Je remercie chaleureusement Estelle Hamelin des Éditions Mnémos de m'avoir proposé ce roman en service de presse. Il s'agit là du 3ème roman d'Auriane Velten, mais c'est le premier que j'ai lu de l'autrice. Autant dire tout de suite que je compte bien découvrir les autres !

Mots clefs

Littérature de l'imaginaire - fantasy urbaine - croyances - mythes - mythologies - légendes - religions - pop culture - mystère - feelgood - résilience - allégories - imaginaire - société - peur de mourir - amitié - identité - humanité - imagination

Auriane Velten, c'est-comme-ça, Éditions Mnémos, 19 mars 2025

Mon retour

Derrière son titre mystérieux, C’est-comme-ça propose une réécriture de mythes, légendes, religions et pop culture, le tout en une fantasy urbaine qui fleure bon le feelgood. Auriane Velten a instauré un concept original en donnant vie aux dieux et déesses des religions, aux personnages de pop culture ou encore aux créatures de légendes. À l’instar de l’être dont je ne me souviens plus du nom qui devient tangible en fonction de la foi mise en lui, ces figures gagnent en intensité. En effet, si elles sont invisibles à nos yeux humains, plus l’on pense à elles, et plus elles peuvent se matérialiser. Ce sont les croyances.

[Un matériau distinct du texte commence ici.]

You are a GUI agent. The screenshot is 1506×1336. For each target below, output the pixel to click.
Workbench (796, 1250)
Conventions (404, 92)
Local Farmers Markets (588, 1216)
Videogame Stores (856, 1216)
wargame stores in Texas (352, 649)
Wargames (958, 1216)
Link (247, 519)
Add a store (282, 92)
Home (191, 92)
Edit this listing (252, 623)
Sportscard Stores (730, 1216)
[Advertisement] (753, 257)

La foi en elle s’est modernisée avec le temps, après les prières et offrandes qui les nourrissent (et cette image à elle-seule renvoie directement au panthéon grec), aujourd’hui ce sont les films, les livres, les comédies musicales etc qui deviennent comme des artéfacts, car d’eux dépend la pérennité des croyances. Parce oui, elles peuvent « mourir », c’est-à-dire disparaître, si la foi en elles s’étiole.

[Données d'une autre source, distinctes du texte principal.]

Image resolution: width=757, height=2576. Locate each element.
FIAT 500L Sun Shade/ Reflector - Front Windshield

Tout cela, nous le comprenons en suivant Cass, alias la Cassandre de la mythologie grecque, la prophétesse maudite. Du fait que personne ne croit en ses prédictions, Cass est une croyance solitaire, même si elle a pour meilleure amie Lyté, alias Clytemnestre qui l’assassine dans le récit de Troy. C’est dans ces paradoxes que naît la force du roman d’Auriane Velten : l’un des premiers thèmes marquant qui m’a sauté aux yeux est bien celui de l’identité.

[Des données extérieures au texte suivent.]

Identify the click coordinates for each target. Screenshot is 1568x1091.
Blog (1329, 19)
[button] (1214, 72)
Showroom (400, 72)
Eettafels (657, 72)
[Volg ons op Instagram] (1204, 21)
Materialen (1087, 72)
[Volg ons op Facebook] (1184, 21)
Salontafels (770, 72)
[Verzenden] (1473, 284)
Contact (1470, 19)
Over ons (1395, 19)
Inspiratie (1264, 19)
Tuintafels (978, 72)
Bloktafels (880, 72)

Si les croyances prennent l’apparence décrite à travers une œuvre (sculpture, écrit saint, peinture, livre etc), est-ce que cela les représente réellement ? Elles ont leur propre vie, leurs propres émotions et désirs qui diffèrent de ce qui a été établi. Ces images antérieures leur collent toutefois littéralement à la peau. Ainsi, Cass, moquée et non crue, demeure seule, panique dès qu’Apollon, son ennemi juré, se trouve dans les parages ou pourrait lui envoyer de tortionnaires visions.

J’ai adoré que Cass ne se sente pas l’étoffe d’une héroïne (un peu comme un certain Bastien dans La Forêt des araignées tristes de Colin Heine), elle se révèle avec ses faiblesses et ses failles, et nous suivons son inspirante évolution tout au long du récit.

À l’enterrement de Robin des Bois, elle pressent une menace sur les croyances. Bien entendu, personne ne la croit, personne ne veut répondre à ses questions. Pourtant, Robin était une croyances énormément adulée, comment a-t-il pu disparaître ? Cass décide d’enquêter. En apprenant davantage sur Robin, qu’elle n’appréciait pas de son vivant, elle le découvre autrement, et se rapproche d’une horrible réalité : et s’il avait été tué par un humain ? C’est impossible, et pourtant…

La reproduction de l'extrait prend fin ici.